Je repris le mot des mains de Cookie et lançai un regard noir à Reyes.

— C'est la seule langue étrangère qu'elle connaisse.

—Tu espérais m'avoir avec du verlan ?

Je regardai mon mot et fis la grimace. D'accord, ce n'était pas la meilleure idée que j'avais jamais eue.

— Et alors, quoi ? Tu vas aussi sectionner la colonne vertébrale de Cookie ?

L'intéressée laissa échapper une exclamation de stupeur. Je me pinçai l'arête du nez. Elle n'avait vraiment pas besoin d'entendre ça, surtout avec le passager clandestin mort dans son coffre.

Entre deux battements de cœur, Reyes se dématérialisa et réapparut juste devant moi, l'air furieux.

—Que faut-il que je fasse, Dutch ?

— Pour que j'arrête de te chercher ? (Je n'attendis pas de réponse.) Tu ne sais pas ce qui se passera si ton corps meurt, Reyes. Je refuse d'arrêter mes recherches.
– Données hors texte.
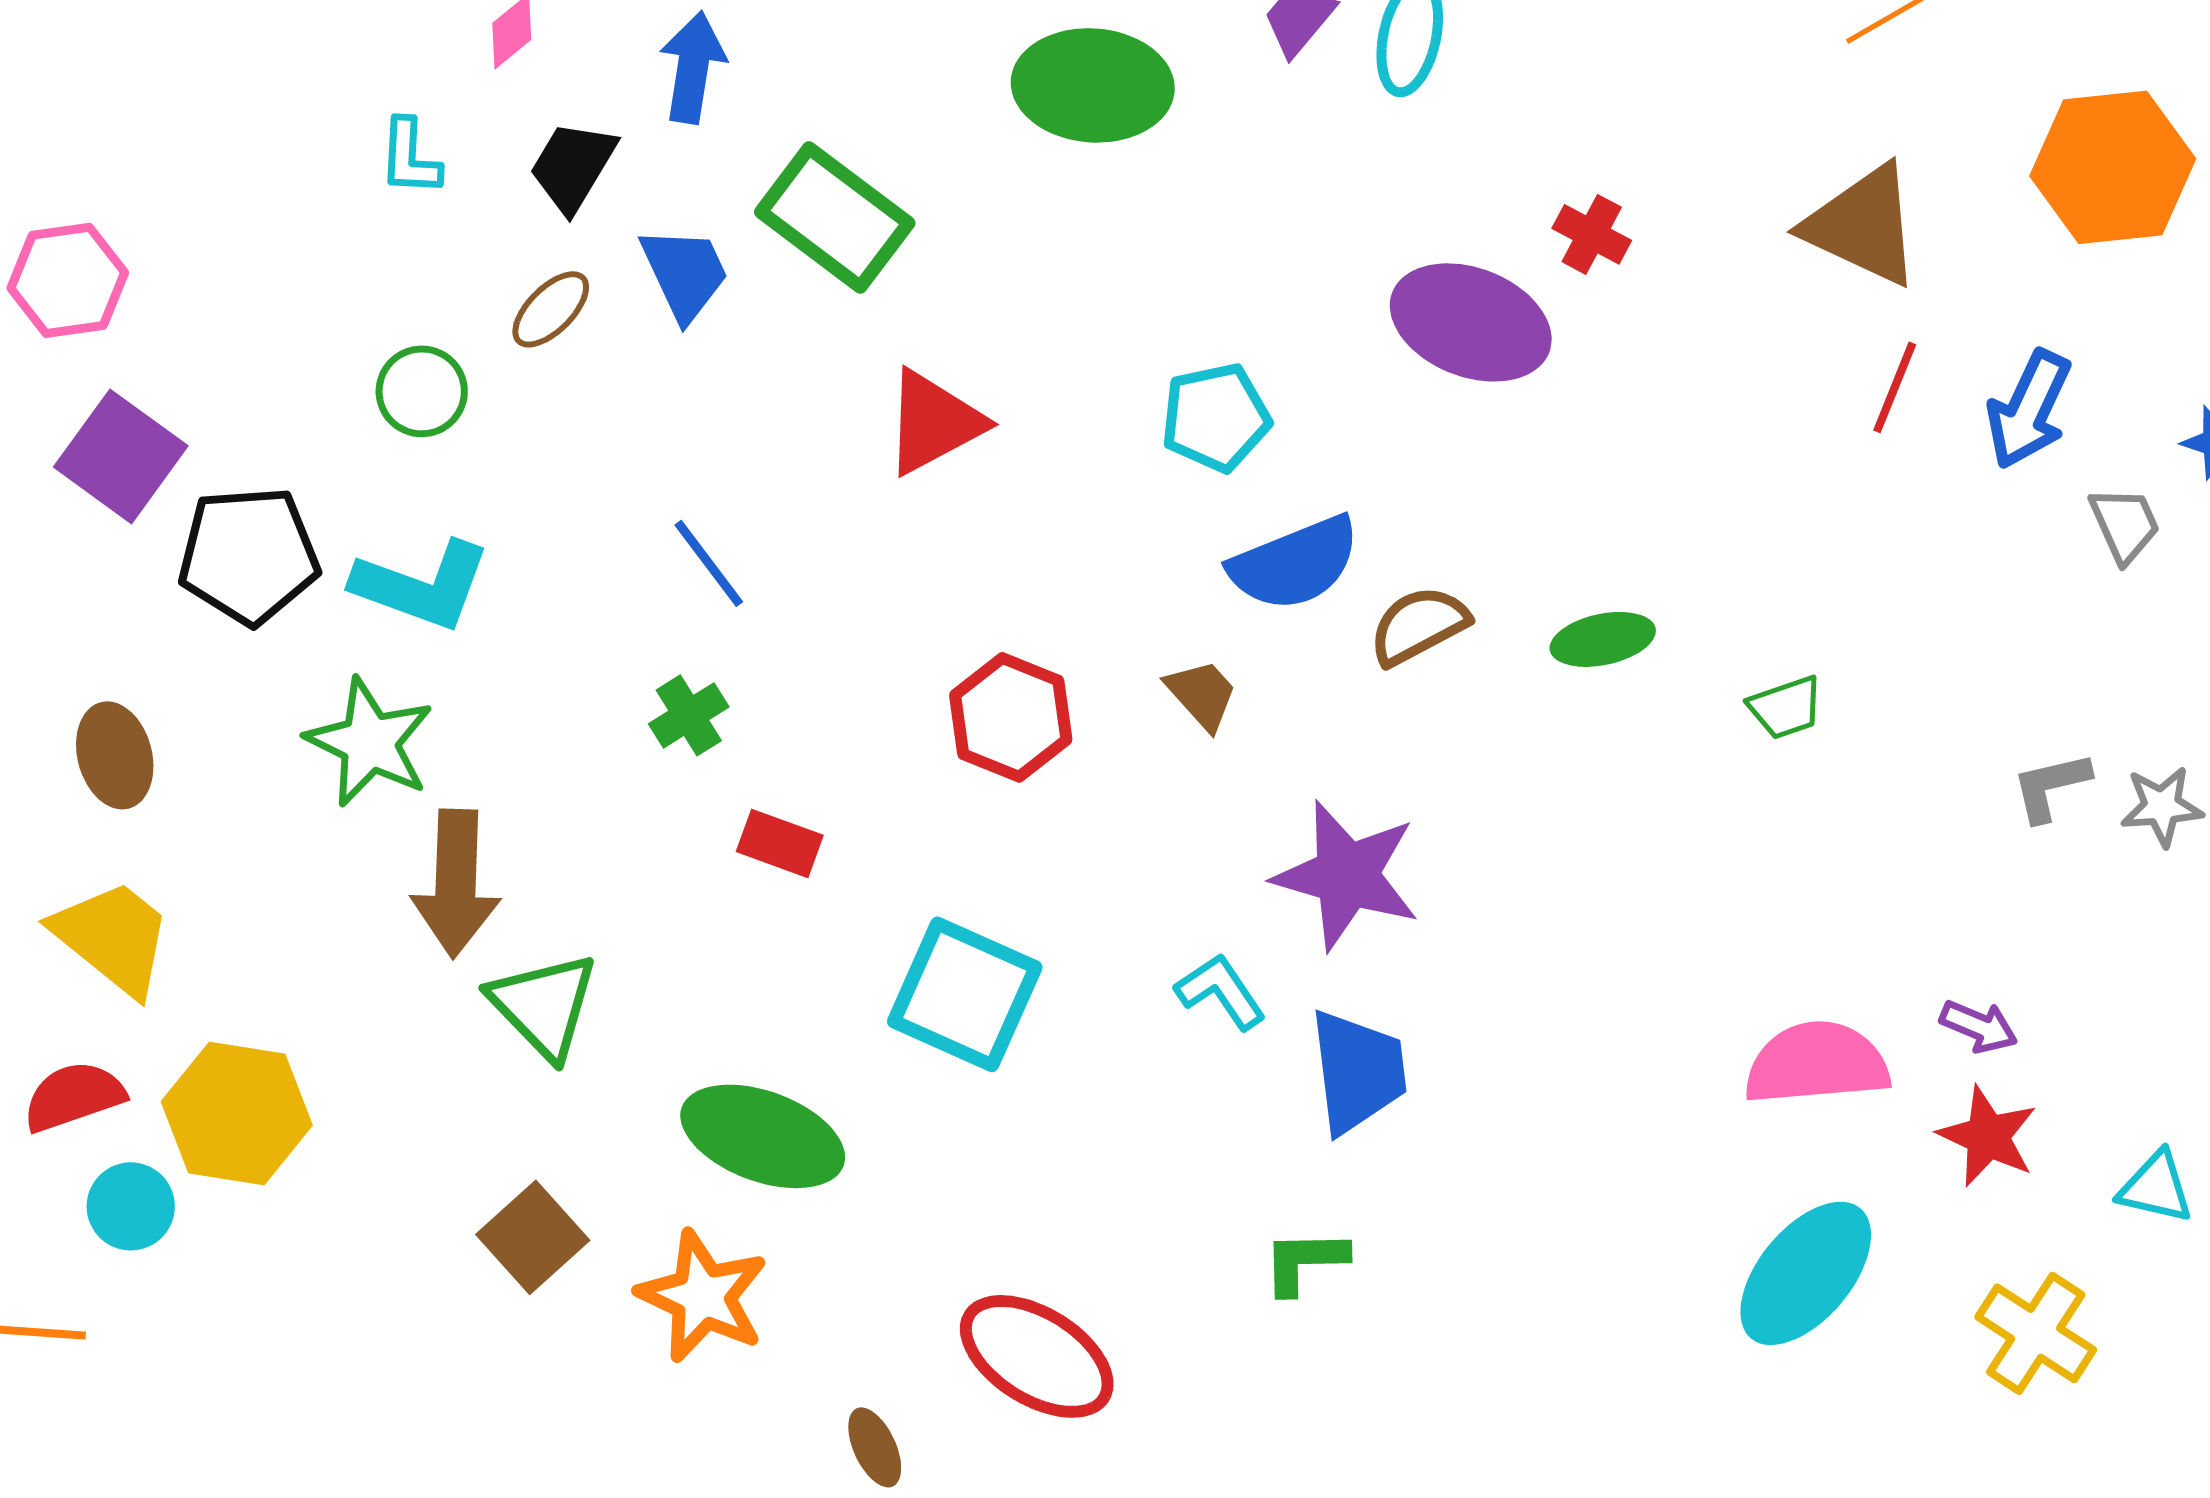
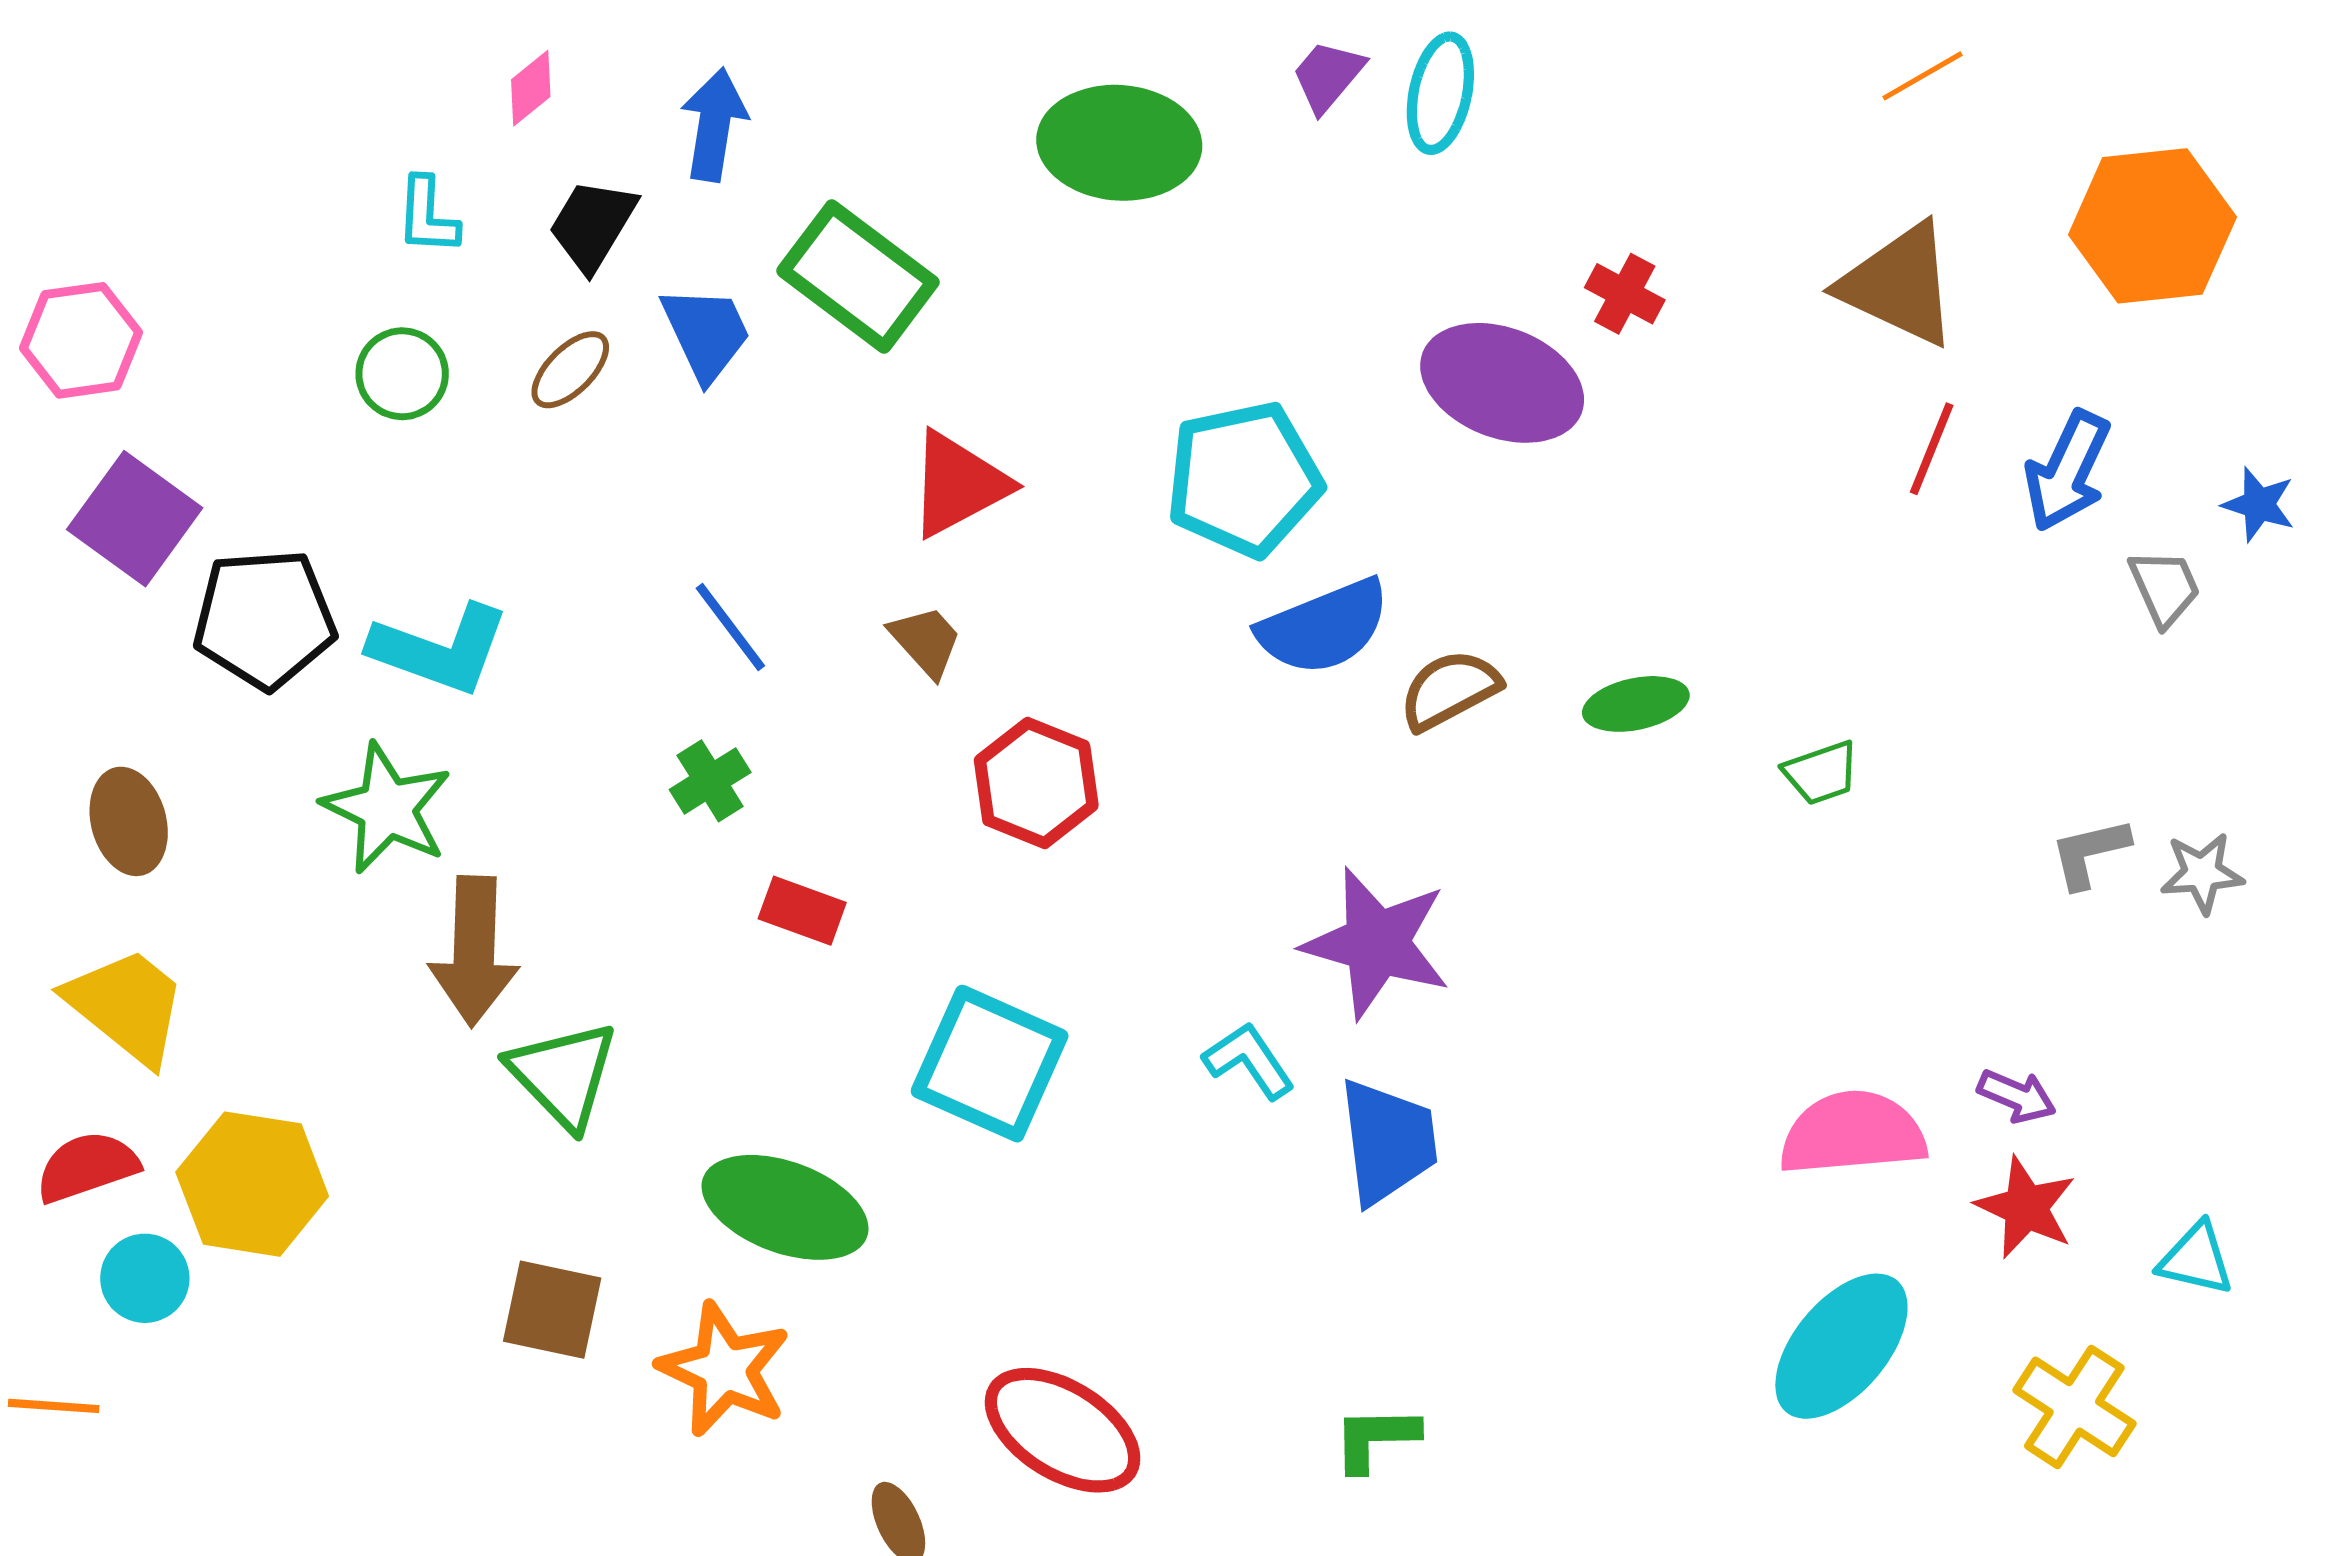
green circle: (422, 391) -> (402, 374), moved
cyan pentagon: (1216, 417) -> (1244, 479), size x1.4
brown trapezoid: (1202, 694) -> (926, 641), moved
brown square: (533, 1237) -> (552, 1310), turned -36
green L-shape: (1305, 1261) -> (1376, 1438), moved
Je sentis la frustration grandir en lui, frémir et bouillonner juste sous sa surface parfaite. Il se pencha vers moi mais, avant de pouvoir faire quoi que ce soit, il se figea, se saisit le torse et me regarda d'un air surpris.

— Quoi ? lui demandai-je.

Il serra les dents, et son corps se raidit jusqu'à prendre quasiment l'apparence du marbre, comme s'il attendait quelque chose. Puis, son apparence se modifia. De profondes lacérations apparurent sur son visage et son torse, inondant aussitôt de sang son tee-shirt déchiré. Il était trempé aussi, recouvert d'un liquide sombre que je ne parvins pas à identifier. Reyes grogna sans desserrer les dents et se plia en deux.
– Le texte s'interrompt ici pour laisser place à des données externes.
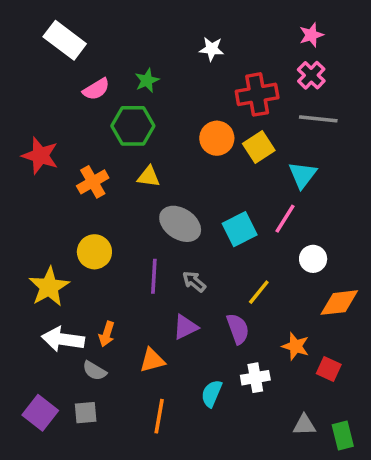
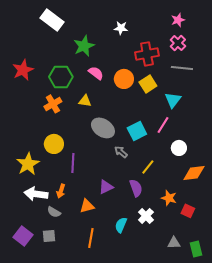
white rectangle: (65, 40) -> (52, 20), moved
green star: (147, 80) -> (84, 46), size x1.5
pink semicircle: (96, 89) -> (96, 73), moved, turned -112
green hexagon: (133, 126) -> (61, 77), moved
red star: (40, 156) -> (23, 70), moved, turned 30
purple line: (154, 276) -> (73, 163), moved
gray arrow: (194, 282) -> (121, 152), moved
white cross: (255, 378) -> (146, 216), turned -35

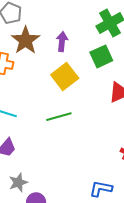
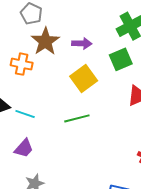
purple arrow: (62, 42) -> (82, 43), turned 84

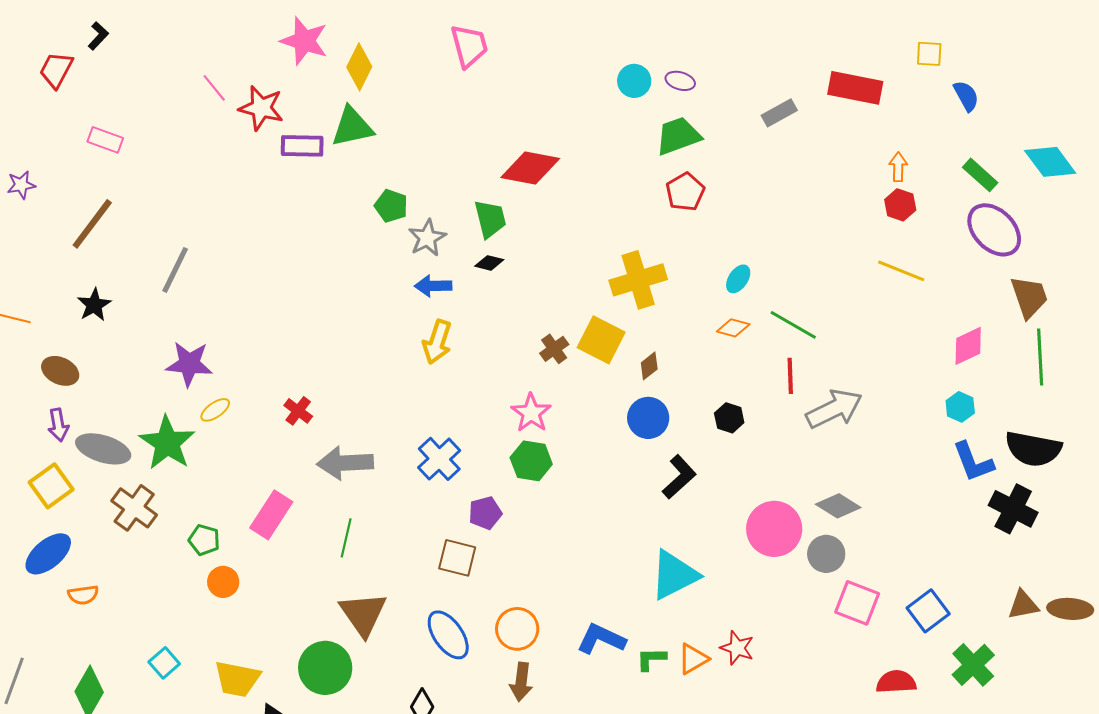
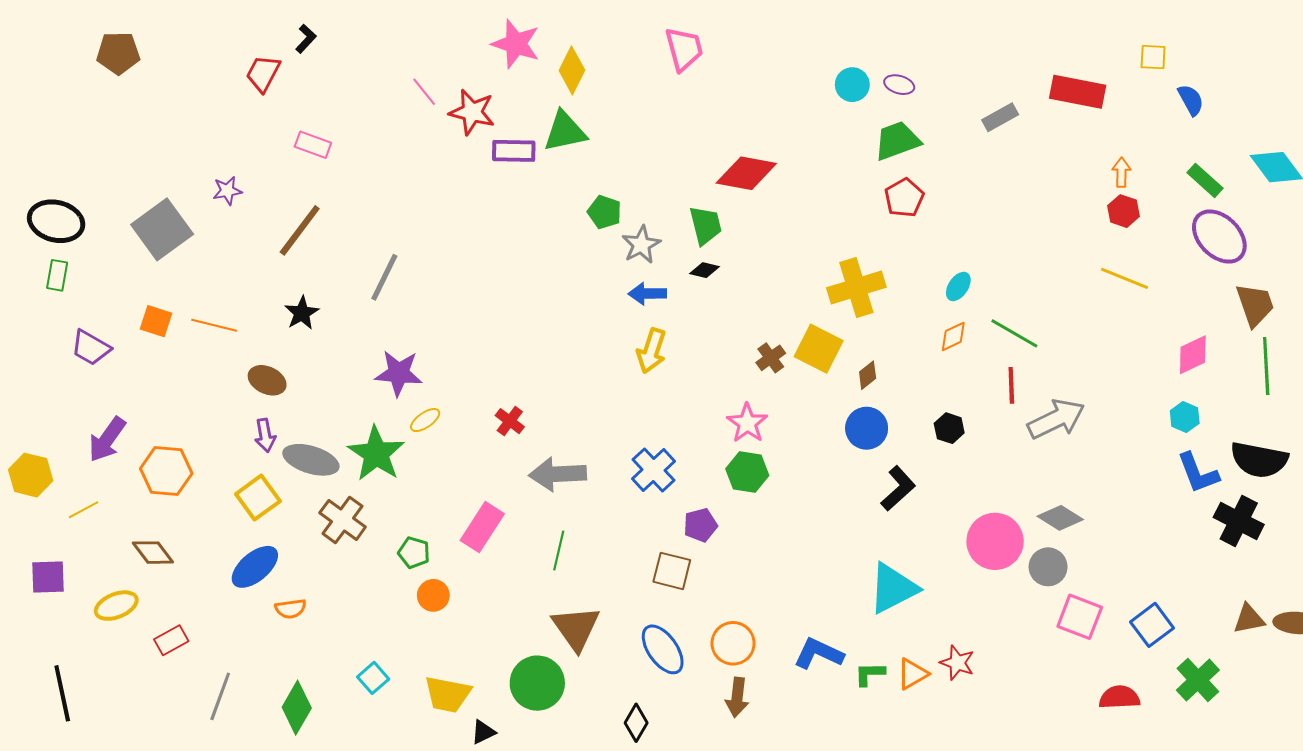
orange diamond: (733, 328) -> (953, 336), turned -40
— Reyes ! m'écriai-je en plongeant vers lui.

Juste au moment où nos regards se croisèrent, il disparut. Comme ça, en une seconde. Je plaquai mes deux mains sur ma bouche pour retenir un hurlement. Cookie se dépêcha de faire le tour de son bureau pour s'agenouiller à côté de moi. La souffrance atroce qu'éprouvait Reyes avait clairement transparu sur ses traits. Et il ne voulait pas que je le retrouve ?

J'étais prête à retourner l'enfer lui-même pour le retrouver.